战鼓狂擂,一轮山呼海喝后,城外十万大军渐渐安静下来。
“他不会和你决战的。”麒麟小声道:“贾诩,传令下去,准备投石机,攻城。”
不料曹操一身黑铠,巍然立于城楼,长声喝道:“你我争战八年,自该一战了结恩怨!来战便是!”
刹那麒麟、贾诩、法正等人尽数愣住,邺城守军轰声雷动,城门摆出军师席,荀彧就座。
城门大开,骑兵纷纷涌出,排布于城外旷野。
“他居然愿意迎战?”麒麟难以置信道。
步兵手持巨盾,大喝一声朝两侧退开,曹操骑一匹通体雪白,四蹄明黄的高头大马,身穿黑金武铠,头戴奔龙盔,脚踏纵云靴,驻马阵前。
“糟糕。”麒麟拨转马头,只道曹操以坚守战消耗时间,无人制订战术,这下奇着一出,凉州营登时阵脚大乱!

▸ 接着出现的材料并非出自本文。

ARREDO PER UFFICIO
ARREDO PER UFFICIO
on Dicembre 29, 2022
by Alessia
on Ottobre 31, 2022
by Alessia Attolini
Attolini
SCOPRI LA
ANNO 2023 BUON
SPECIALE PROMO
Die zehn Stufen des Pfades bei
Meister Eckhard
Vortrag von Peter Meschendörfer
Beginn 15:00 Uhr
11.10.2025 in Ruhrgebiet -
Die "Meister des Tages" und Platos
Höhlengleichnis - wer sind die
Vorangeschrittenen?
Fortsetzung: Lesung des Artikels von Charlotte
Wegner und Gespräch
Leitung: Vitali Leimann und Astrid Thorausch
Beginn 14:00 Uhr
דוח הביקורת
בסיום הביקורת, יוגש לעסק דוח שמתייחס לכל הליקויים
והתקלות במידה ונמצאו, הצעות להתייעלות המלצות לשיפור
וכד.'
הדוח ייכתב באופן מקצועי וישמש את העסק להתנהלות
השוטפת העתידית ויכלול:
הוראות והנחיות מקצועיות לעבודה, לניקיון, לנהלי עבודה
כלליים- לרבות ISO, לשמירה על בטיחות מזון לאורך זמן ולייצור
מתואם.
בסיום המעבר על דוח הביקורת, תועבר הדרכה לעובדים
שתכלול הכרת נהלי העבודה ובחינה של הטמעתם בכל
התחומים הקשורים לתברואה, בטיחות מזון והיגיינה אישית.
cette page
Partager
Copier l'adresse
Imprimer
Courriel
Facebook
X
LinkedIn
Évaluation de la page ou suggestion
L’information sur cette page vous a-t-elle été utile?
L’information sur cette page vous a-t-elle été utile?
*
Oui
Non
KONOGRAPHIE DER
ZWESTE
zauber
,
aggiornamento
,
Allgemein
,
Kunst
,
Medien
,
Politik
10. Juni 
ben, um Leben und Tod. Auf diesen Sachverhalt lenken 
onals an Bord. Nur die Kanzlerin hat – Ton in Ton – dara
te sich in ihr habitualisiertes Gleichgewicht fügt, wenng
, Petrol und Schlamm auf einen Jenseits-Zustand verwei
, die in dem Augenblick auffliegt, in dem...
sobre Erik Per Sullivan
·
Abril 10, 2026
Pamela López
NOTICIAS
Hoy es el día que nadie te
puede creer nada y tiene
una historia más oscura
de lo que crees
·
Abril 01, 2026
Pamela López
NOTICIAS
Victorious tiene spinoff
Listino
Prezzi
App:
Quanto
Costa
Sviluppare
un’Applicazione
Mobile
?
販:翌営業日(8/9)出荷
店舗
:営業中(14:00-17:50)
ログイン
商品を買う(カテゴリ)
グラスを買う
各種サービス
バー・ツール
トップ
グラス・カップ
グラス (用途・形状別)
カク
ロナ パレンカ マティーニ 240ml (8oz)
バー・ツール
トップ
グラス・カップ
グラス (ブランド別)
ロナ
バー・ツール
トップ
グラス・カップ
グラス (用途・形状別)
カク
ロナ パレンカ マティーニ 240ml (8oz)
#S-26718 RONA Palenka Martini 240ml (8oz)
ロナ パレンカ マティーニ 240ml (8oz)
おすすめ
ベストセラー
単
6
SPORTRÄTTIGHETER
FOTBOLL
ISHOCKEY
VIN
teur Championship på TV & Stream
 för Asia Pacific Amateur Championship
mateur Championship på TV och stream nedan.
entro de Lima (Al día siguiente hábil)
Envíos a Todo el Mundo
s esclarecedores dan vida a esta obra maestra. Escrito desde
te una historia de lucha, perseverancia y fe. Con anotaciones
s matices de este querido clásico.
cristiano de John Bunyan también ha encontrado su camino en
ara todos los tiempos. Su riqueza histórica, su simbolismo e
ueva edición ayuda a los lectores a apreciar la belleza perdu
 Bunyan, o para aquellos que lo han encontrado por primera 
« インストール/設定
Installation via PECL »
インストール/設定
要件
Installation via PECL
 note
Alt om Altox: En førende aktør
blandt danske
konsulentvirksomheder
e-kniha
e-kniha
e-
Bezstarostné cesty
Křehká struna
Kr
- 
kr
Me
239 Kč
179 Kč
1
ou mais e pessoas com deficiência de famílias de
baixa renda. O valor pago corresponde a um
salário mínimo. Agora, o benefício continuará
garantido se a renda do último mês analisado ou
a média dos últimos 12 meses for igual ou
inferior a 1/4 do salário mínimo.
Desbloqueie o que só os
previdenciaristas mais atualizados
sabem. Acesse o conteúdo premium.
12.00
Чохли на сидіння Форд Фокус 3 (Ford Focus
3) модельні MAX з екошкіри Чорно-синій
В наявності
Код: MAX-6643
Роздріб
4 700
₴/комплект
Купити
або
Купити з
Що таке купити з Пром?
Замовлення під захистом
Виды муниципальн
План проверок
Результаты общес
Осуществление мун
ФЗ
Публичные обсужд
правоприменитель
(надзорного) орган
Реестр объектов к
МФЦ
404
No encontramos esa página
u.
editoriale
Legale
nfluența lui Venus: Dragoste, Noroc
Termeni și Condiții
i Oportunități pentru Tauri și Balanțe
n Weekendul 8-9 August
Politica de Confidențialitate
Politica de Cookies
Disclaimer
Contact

“对方步兵万二,骑兵八千……”贾诩道:“不可慌张,成败在此一举,先看清对方军阵,再订我方出战人选。”
吕布缓缓道:“我方也步兵万二,骑兵八千。”
法正色变道:“主公!万万不可一意孤行!曹操所带步兵天下闻名,我方当以骑兵全力出战,方是对策……”
未等法正说完,吕布已决然喝道:“听令!”
“马超左翼,张辽右翼!”
麒麟道:“等等……给我们点时间……”
吕布漠然道:“麒麟守帅台,全盘指挥,这便出战。”
吕布一马当先,冲出阵前,麒麟大叹这二愣子又犯浑了,吕布却摘下饕餮盔,朗声道:“取我雉鸡尾冠来!”
马超亲手捧来雉鸡尾冠,吕布系好颔下带绦,曹操的骑兵仍源源不绝出城。
这是一场以战对战的硬拼,双方奇谋再无用处,城楼处荀彧高喊:“凉州营中哪位军师愿与文若一战?还是三位先生同上?”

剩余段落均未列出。